▸ Task description:
Every line of the records below that holds the word "effectively" should be copied out.

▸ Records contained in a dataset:
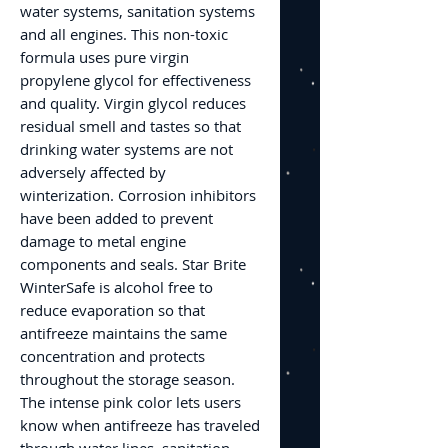
water systems, sanitation systems
and all engines. This non-toxic
formula uses pure virgin
propylene glycol for effectiveness
and quality. Virgin glycol reduces
residual smell and tastes so that
drinking water systems are not
adversely affected by
winterization. Corrosion inhibitors
have been added to prevent
damage to metal engine
components and seals. Star Brite
WinterSafe is alcohol free to
reduce evaporation so that
antifreeze maintains the same
concentration and protects
throughout the storage season.
The intense pink color lets users
know when antifreeze has traveled
through water lines, sanitation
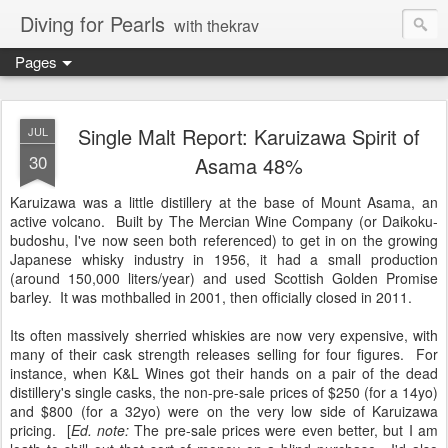
Diving for Pearls
with thekrav
Pages
Single Malt Report: Karuizawa Spirit of
JUL
30
Asama 48%
Karuizawa was a little distillery at the base of Mount Asama, an
active volcano. Built by The Mercian Wine Company (or Daikoku-
budoshu, I've now seen both referenced) to get in on the growing
Japanese whisky industry in 1956, it had a small production
(around 150,000 liters/year) and used Scottish Golden Promise
barley. It was mothballed in 2001, then officially closed in 2011.
Its often massively sherried whiskies are now very expensive, with
many of their cask strength releases selling for four figures. For
instance, when K&L Wines got their hands on a pair of the dead
distillery's single casks, the non-pre-sale prices of $250 (for a 14yo)
and $800 (for a 32yo) were on the very low side of Karuizawa
pricing. [
Ed. note:
The pre-sale prices were even better, but I am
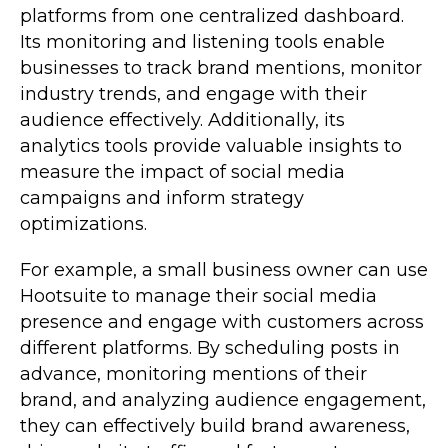
platforms from one centralized dashboard.
Its monitoring and listening tools enable
businesses to track brand mentions, monitor
industry trends, and engage with their
audience effectively. Additionally, its
analytics tools provide valuable insights to
measure the impact of social media
campaigns and inform strategy
optimizations.
For example, a small business owner can use
Hootsuite to manage their social media
presence and engage with customers across
different platforms. By scheduling posts in
advance, monitoring mentions of their
brand, and analyzing audience engagement,
they can effectively build brand awareness,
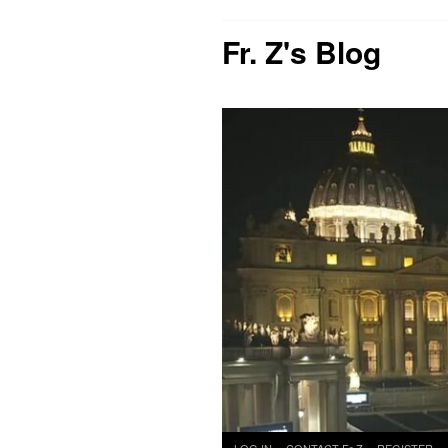
Fr. Z's Blog
Skip
LOG IN
CONTACT Fr Z
REGISTER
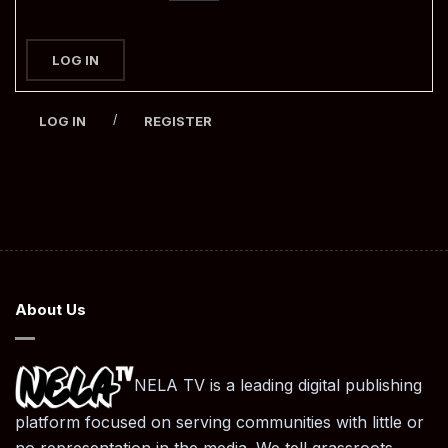
LOG IN
/
LOG IN
REGISTER
About Us
NELA TV is a leading digital publishing
platform focused on serving communities with little or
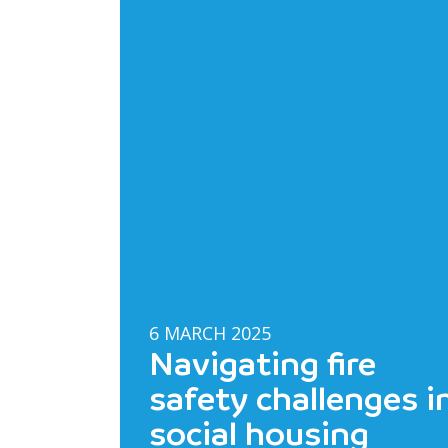
6 MARCH 2025
Navigating fire
safety challenges i
social housing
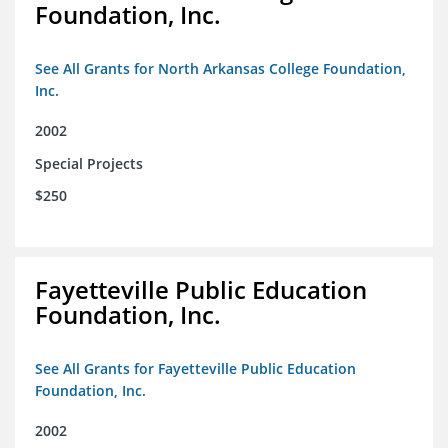
Foundation, Inc.
See All Grants for North Arkansas College Foundation,
Inc.
2002
Special Projects
$250
Fayetteville Public Education
Foundation, Inc.
See All Grants for Fayetteville Public Education
Foundation, Inc.
2002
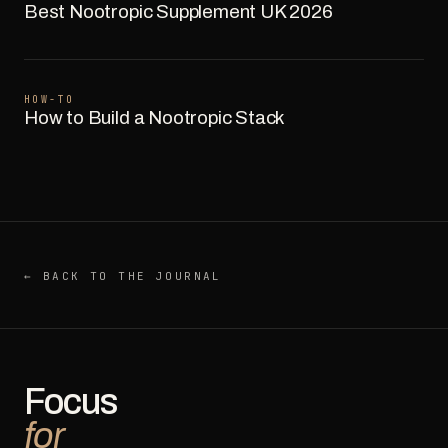
Best Nootropic Supplement UK 2026
HOW-TO
How to Build a Nootropic Stack
← BACK TO THE JOURNAL
Focus
for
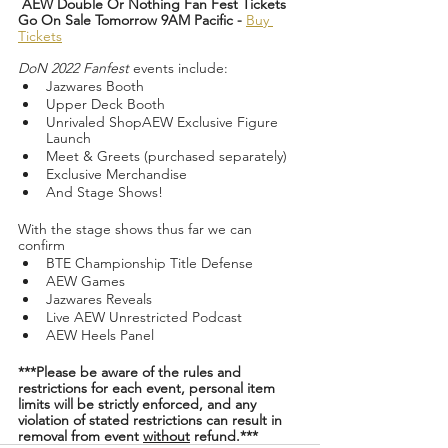
AEW Double Or Nothing Fan Fest Tickets 
Go On Sale Tomorrow 9AM Pacific -
Buy 
Tickets
DoN 2022 Fanfest 
events include:
Jazwares Booth
Upper Deck Booth
Unrivaled ShopAEW Exclusive Figure 
Launch
Meet & Greets (purchased separately)
Exclusive Merchandise
And Stage Shows!
With the stage shows thus far we can 
confirm 
BTE Championship Title Defense
AEW Games
Jazwares Reveals
Live AEW Unrestricted Podcast
AEW Heels Panel
***Please be aware of the rules and 
restrictions for each event, personal item 
limits will be strictly enforced, and any 
violation of stated restrictions can result in 
removal from event 
without
 refund.***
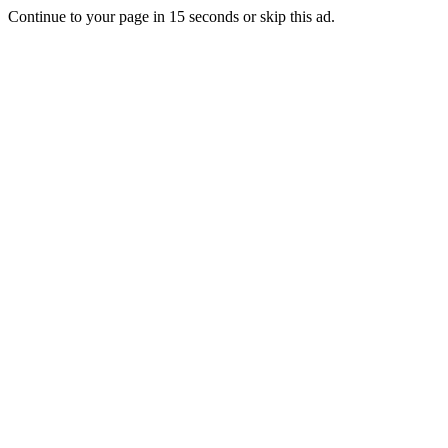
Continue to your page in
15
seconds or
skip this ad
.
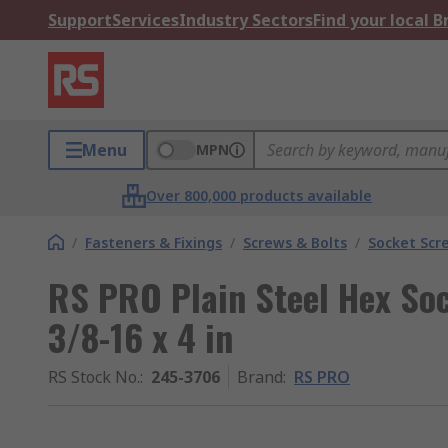
Support
Services
Industry Sectors
Find your local 
Menu
MPN
Over 800,000 products available
/
Fasteners & Fixings
/
Screws & Bolts
/
Socket Scr
RS PRO Plain Steel Hex Soc
3/8-16 x 4 in
RS Stock No.
:
245-3706
Brand
:
RS PRO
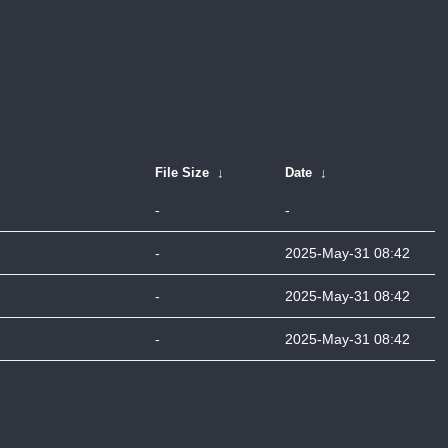
File Size
↓
Date
↓
-
-
-
2025-May-31 08:42
-
2025-May-31 08:42
-
2025-May-31 08:42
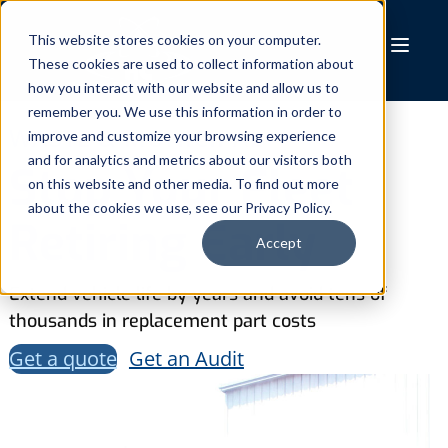
Skip
to
This website stores cookies on your computer.
These cookies are used to collect information about
content
how you interact with our website and allow us to
remember you. We use this information in order to
WASTE & MUNICIPAL
improve and customize your browsing experience
and for analytics and metrics about our visitors both
Stop Your Fleet
on this website and other media. To find out more
about the cookies we use, see our Privacy Policy.
Retiring Early
Accept
Extend vehicle life by years and avoid tens of
thousands in replacement part costs
Get a quote
Get an Audit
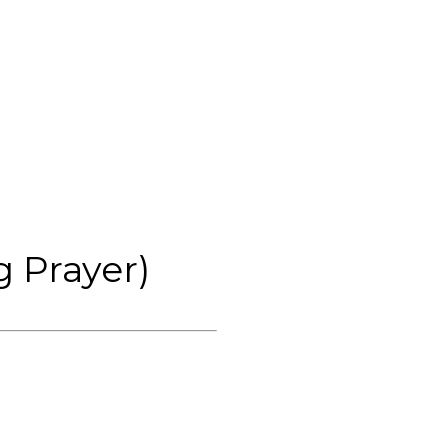
 Prayer)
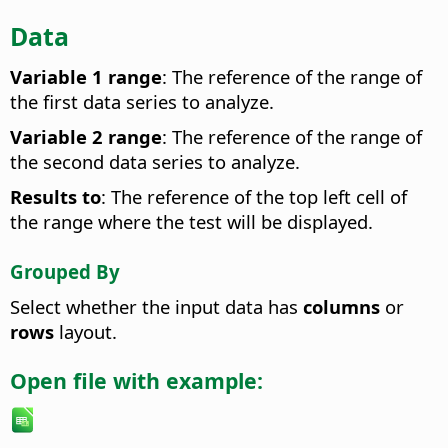
Data
Variable 1 range
: The reference of the range of
the first data series to analyze.
Variable 2 range
: The reference of the range of
the second data series to analyze.
Results to
: The reference of the top left cell of
the range where the test will be displayed.
Grouped By
Select whether the input data has
columns
or
rows
layout.
Open file with example:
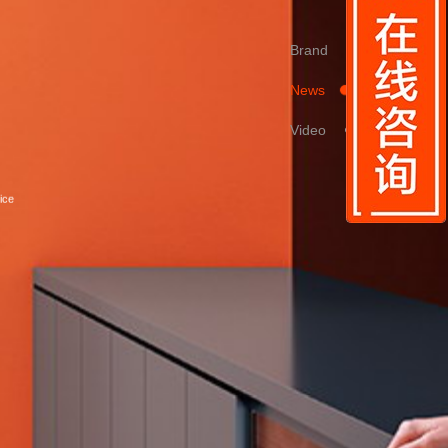
Brand
News
Video
ice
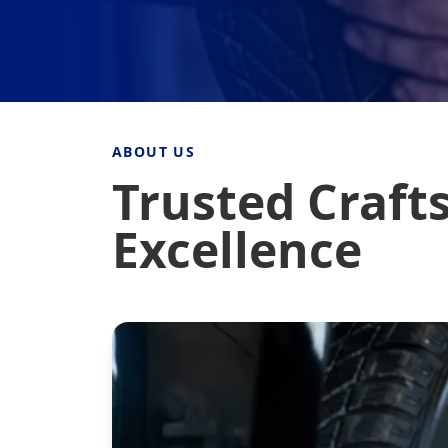
ABOUT US
Trusted Craft
Excellence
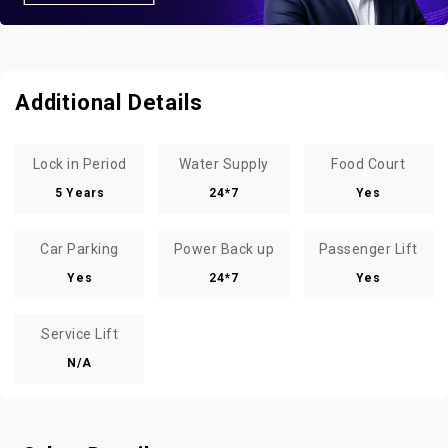
Additional Details
Lock in Period
Water Supply
Food Court
5 Years
24*7
Yes
Car Parking
Power Back up
Passenger Lift
Yes
24*7
Yes
Service Lift
N/A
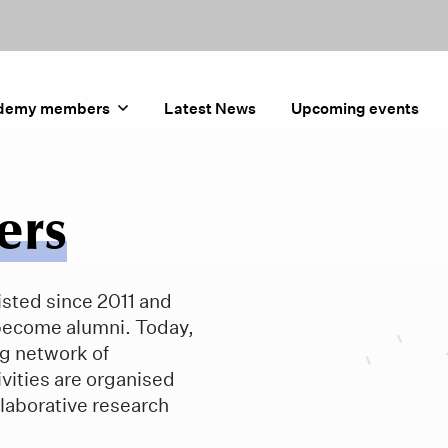
demy members
Latest News
Upcoming events
ers
sted since 2011 and
become alumni. Today,
g network of
vities are organised
laborative research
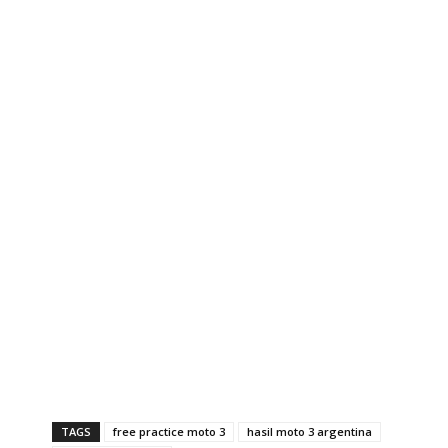
TAGS
free practice moto 3
hasil moto 3 argentina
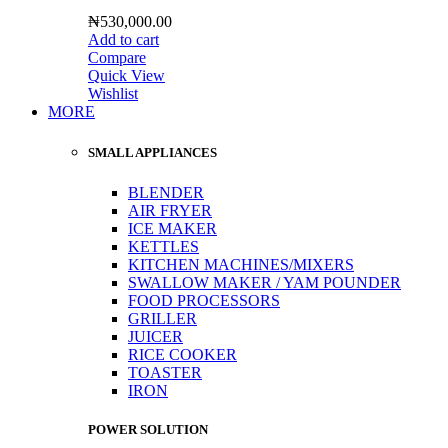
₦
530,000.00
Add to cart
Compare
Quick View
Wishlist
MORE
SMALL APPLIANCES
BLENDER
AIR FRYER
ICE MAKER
KETTLES
KITCHEN MACHINES/MIXERS
SWALLOW MAKER / YAM POUNDER
FOOD PROCESSORS
GRILLER
JUICER
RICE COOKER
TOASTER
IRON
POWER SOLUTION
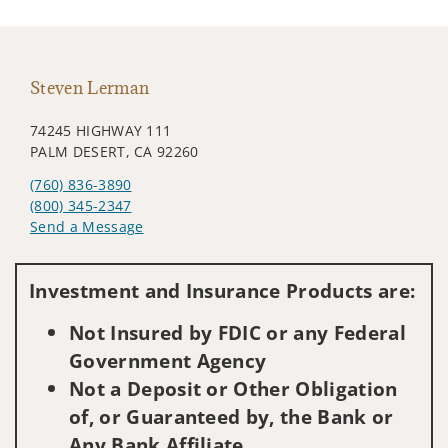
Steven Lerman
74245 HIGHWAY 111
PALM DESERT, CA 92260
(760) 836-3890
(800) 345-2347
Send a Message
Visit us on social media
Investment and Insurance Products are:
Not Insured by FDIC or any Federal
Government Agency
Not a Deposit or Other Obligation
of, or Guaranteed by, the Bank or
Any Bank Affiliate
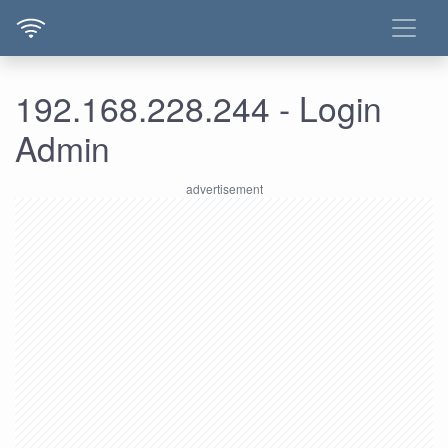
192.168.228.244 - Login
Admin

▸ Your response:
audience effectively. Additionally, its
they can effectively build brand awareness,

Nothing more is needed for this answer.